Work instructions: The expected output is exactly the lines below, starting at the line with "Cryptocurrency News" and ending at the line with "Kabupaten Blitar", both included; no other line belongs in it.

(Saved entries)
# # # # # # #

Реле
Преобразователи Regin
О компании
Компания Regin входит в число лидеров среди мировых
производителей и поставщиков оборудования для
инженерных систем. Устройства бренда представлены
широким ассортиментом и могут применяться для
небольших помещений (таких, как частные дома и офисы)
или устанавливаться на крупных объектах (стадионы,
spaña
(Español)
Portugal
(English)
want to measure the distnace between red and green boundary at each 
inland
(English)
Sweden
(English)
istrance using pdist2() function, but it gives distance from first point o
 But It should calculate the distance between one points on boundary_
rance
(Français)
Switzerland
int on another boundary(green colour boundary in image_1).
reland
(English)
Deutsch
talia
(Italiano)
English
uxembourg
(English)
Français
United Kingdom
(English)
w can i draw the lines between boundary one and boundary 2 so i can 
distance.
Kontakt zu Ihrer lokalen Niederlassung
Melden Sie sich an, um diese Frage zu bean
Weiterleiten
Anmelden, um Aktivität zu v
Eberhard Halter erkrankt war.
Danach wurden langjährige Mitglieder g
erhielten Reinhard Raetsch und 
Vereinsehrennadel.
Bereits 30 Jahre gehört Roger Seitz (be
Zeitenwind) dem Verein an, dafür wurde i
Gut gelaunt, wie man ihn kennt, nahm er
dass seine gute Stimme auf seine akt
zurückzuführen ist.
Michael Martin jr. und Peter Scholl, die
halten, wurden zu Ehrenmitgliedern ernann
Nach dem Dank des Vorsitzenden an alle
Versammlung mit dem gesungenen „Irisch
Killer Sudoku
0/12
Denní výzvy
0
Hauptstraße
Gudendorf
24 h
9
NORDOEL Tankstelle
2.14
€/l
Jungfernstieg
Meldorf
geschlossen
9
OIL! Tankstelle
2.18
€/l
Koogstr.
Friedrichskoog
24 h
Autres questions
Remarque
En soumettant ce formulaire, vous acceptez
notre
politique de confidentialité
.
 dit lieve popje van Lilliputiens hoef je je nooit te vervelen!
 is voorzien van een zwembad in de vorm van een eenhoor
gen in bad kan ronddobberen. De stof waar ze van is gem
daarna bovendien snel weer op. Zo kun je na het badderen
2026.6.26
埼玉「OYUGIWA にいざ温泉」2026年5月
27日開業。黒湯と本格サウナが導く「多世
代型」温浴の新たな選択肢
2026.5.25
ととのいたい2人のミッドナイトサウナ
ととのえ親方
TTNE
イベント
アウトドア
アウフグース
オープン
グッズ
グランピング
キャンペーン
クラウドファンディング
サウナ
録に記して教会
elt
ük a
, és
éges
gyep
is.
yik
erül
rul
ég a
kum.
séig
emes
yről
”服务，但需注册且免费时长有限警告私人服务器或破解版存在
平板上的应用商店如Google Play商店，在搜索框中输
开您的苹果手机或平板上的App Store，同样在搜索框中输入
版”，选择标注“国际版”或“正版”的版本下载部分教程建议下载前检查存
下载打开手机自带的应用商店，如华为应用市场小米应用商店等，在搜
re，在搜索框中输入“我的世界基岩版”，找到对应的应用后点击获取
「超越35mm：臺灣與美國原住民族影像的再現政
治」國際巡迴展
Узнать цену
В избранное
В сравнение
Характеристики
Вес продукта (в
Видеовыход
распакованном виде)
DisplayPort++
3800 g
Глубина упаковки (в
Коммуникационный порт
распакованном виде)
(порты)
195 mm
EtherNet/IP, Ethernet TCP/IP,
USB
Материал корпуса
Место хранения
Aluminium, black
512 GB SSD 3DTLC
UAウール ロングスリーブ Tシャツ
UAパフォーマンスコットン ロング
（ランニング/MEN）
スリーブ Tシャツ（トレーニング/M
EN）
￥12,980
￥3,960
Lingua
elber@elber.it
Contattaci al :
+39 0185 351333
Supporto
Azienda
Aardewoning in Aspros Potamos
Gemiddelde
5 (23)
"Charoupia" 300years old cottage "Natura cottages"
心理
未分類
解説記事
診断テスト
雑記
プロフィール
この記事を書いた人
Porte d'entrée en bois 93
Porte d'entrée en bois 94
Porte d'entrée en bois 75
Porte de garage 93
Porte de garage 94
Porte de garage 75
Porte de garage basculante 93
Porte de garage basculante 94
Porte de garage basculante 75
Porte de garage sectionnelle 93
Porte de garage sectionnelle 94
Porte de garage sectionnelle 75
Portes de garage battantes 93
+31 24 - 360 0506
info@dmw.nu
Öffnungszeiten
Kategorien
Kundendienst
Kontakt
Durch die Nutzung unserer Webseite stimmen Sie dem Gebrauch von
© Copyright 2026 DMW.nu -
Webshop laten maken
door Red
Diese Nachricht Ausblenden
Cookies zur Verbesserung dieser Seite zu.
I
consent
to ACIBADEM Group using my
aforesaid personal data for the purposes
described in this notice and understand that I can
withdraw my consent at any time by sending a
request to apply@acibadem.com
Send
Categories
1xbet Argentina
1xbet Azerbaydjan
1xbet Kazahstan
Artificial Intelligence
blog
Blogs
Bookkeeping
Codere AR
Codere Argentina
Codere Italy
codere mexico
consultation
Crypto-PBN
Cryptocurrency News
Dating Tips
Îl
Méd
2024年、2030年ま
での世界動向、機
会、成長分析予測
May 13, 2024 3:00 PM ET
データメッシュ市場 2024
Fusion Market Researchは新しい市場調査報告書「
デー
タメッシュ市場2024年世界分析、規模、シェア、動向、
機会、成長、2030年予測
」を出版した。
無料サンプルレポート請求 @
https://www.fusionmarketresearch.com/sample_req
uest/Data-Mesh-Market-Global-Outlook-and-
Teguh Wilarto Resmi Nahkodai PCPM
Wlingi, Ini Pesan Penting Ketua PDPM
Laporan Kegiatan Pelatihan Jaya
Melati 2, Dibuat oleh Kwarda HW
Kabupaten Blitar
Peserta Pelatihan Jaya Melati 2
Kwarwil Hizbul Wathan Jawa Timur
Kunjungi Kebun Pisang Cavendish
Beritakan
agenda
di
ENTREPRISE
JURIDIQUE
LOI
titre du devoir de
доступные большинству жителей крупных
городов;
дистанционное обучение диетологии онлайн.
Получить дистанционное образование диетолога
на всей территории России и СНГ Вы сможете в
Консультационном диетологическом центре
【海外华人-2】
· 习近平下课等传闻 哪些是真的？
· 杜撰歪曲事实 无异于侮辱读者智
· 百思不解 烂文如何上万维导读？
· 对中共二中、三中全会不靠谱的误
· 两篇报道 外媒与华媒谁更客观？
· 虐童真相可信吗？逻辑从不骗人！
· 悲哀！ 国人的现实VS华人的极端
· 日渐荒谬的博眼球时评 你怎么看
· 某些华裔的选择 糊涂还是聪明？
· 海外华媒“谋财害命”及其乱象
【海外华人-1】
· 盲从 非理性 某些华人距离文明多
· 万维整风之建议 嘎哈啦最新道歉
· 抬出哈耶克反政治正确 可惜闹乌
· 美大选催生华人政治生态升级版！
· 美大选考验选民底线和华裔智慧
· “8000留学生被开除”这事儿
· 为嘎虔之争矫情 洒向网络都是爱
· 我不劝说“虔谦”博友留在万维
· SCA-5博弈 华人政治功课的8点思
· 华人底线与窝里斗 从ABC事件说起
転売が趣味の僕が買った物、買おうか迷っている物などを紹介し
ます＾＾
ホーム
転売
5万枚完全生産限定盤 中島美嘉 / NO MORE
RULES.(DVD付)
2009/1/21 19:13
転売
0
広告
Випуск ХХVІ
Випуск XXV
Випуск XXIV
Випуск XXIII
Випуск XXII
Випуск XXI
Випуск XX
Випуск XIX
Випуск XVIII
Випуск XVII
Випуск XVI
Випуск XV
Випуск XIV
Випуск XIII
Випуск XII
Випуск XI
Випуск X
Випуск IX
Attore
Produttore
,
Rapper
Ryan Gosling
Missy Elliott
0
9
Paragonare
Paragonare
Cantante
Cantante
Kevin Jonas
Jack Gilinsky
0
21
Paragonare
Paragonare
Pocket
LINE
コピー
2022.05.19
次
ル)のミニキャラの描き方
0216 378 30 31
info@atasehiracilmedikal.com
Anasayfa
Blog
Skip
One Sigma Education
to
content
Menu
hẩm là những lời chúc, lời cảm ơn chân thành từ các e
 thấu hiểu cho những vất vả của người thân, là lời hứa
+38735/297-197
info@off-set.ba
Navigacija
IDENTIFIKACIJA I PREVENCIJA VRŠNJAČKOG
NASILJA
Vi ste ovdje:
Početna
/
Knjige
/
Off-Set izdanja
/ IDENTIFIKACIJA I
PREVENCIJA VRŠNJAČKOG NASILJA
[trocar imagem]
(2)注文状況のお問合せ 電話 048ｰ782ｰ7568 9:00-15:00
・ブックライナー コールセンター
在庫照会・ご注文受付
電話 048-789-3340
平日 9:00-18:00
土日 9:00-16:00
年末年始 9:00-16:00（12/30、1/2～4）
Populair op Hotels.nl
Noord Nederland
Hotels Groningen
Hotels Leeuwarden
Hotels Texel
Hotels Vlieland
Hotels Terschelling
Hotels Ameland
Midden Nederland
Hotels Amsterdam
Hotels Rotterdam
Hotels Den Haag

# # # # # # #

Result of the exercise:
Cryptocurrency News
Dating Tips
Îl
Méd
2024年、2030年ま
での世界動向、機
会、成長分析予測
May 13, 2024 3:00 PM ET
データメッシュ市場 2024
Fusion Market Researchは新しい市場調査報告書「
デー
タメッシュ市場2024年世界分析、規模、シェア、動向、
機会、成長、2030年予測
」を出版した。
無料サンプルレポート請求 @
https://www.fusionmarketresearch.com/sample_req
uest/Data-Mesh-Market-Global-Outlook-and-
Teguh Wilarto Resmi Nahkodai PCPM
Wlingi, Ini Pesan Penting Ketua PDPM
Laporan Kegiatan Pelatihan Jaya
Melati 2, Dibuat oleh Kwarda HW
Kabupaten Blitar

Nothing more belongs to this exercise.